Scenario 1: The Negative Coworker

Marcus works on a team of six. Five of them get along well and work collaboratively. But one team member, Rachel, is chronically negative. She complains about leadership, criticizes others' work in meetings, and sighs loudly when given new assignments. The team has started avoiding her, but the negative energy is affecting everyone. Their manager seems oblivious or unwilling to address it.

Discussion Questions:

  • What is Marcus allowing to exist by not addressing this?
  • What are his options for having a boundary around emotional climate?
  • What would you do in Marcus's situation?

Scenario 2: Everything Is Urgent

Priya is a project manager who receives about 200 emails a day. Her boss marks nearly everything as urgent and expects immediate responses. She feels like she's always behind, always reactive, never able to do deep work on the projects that actually matter. She's exhausted and starting to wonder if she's bad at her job.

Discussion Questions:

  • What boundary issue is at play here?
  • What could Priya do to protect her attention without damaging her relationship with her boss?
  • How would you have a conversation with a boss who treats everything as equally urgent?

Scenario 3: Role Confusion

David was recently promoted to lead a small team at his church. But his former peer, Amanda, keeps doing parts of his job — making decisions she used to make, answering questions that should come to him, and sometimes overriding his direction. David doesn't want to seem territorial or create conflict, but he's confused about what he actually controls.

Discussion Questions:

  • What's at stake if David doesn't clarify role boundaries?
  • How could he have a conversation with Amanda without damaging the relationship?
  • What would healthy role clarity look like in this situation?

Practice Assignments

Assignment 1: Single-Tasking Experiment

For the next week, experiment with doing one thing at a time during your focused work periods:

  • Close all browser tabs except what you need for the current task
  • Silence phone notifications
  • Set specific times to check email rather than checking constantly
  • When you catch yourself switching tasks, pause and return to the original

At the end of the week, notice:

  • What was hard about this?
  • What was different about your work quality or sense of calm?
  • What will you keep doing?

Assignment 2: One Honest Conversation

Before the next session, have one honest conversation about work boundaries. This could be:

  • Addressing a negative behavior with a coworker
  • Talking with your boss about priorities
  • Clarifying role boundaries with a teammate
  • Setting an expectation about communication norms on your team

Come prepared to share how it went — what you said, how they responded, and what you learned.


Closing Reflection

Taking ownership of our work lives requires courage. It means acknowledging that we have more influence than we've been using — and that some of what's not working, we've been allowing.

But this isn't about perfection or control.
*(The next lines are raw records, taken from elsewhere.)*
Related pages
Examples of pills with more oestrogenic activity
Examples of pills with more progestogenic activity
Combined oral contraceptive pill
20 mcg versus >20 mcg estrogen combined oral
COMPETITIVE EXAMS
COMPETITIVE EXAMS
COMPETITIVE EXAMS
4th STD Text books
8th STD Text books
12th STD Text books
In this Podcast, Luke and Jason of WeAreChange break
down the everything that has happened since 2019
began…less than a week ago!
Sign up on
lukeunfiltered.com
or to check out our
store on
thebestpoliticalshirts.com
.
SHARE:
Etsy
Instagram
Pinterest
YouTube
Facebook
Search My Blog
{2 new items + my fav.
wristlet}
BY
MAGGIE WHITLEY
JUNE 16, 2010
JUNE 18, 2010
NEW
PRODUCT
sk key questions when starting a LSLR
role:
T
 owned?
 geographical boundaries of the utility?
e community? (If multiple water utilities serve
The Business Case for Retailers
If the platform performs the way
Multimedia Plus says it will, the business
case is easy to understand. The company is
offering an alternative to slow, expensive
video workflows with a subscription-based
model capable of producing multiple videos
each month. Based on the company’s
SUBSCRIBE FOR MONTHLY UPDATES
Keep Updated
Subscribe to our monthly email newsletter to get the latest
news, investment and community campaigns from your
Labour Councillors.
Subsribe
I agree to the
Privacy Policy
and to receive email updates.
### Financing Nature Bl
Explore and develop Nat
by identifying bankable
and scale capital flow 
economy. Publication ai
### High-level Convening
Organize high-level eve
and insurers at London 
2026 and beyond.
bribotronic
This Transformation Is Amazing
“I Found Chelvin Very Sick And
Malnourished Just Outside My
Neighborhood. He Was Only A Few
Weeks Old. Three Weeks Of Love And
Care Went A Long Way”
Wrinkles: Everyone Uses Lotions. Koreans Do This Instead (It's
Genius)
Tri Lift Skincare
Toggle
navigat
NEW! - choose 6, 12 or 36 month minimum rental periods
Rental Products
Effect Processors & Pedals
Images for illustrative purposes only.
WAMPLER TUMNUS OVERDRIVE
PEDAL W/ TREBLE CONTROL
It's about stewardship. God has placed you in your current role, with your current sphere of influence. Your domain at work — whatever its size — is a place where you can create life-giving conditions, do excellent work, and honor Him in how you treat yourself and others.

What would it look like to be "ridiculously in charge" in a way that blesses everyone around you?

Optional Closing Prayer:

God, thank you for the work you've given us — both its challenges and its opportunities. Help us to see what we control and to steward it well. Give us courage to address what we've been allowing, wisdom to focus on what matters, and clarity about our role and responsibility. May our work become a place where we and others can thrive. Amen.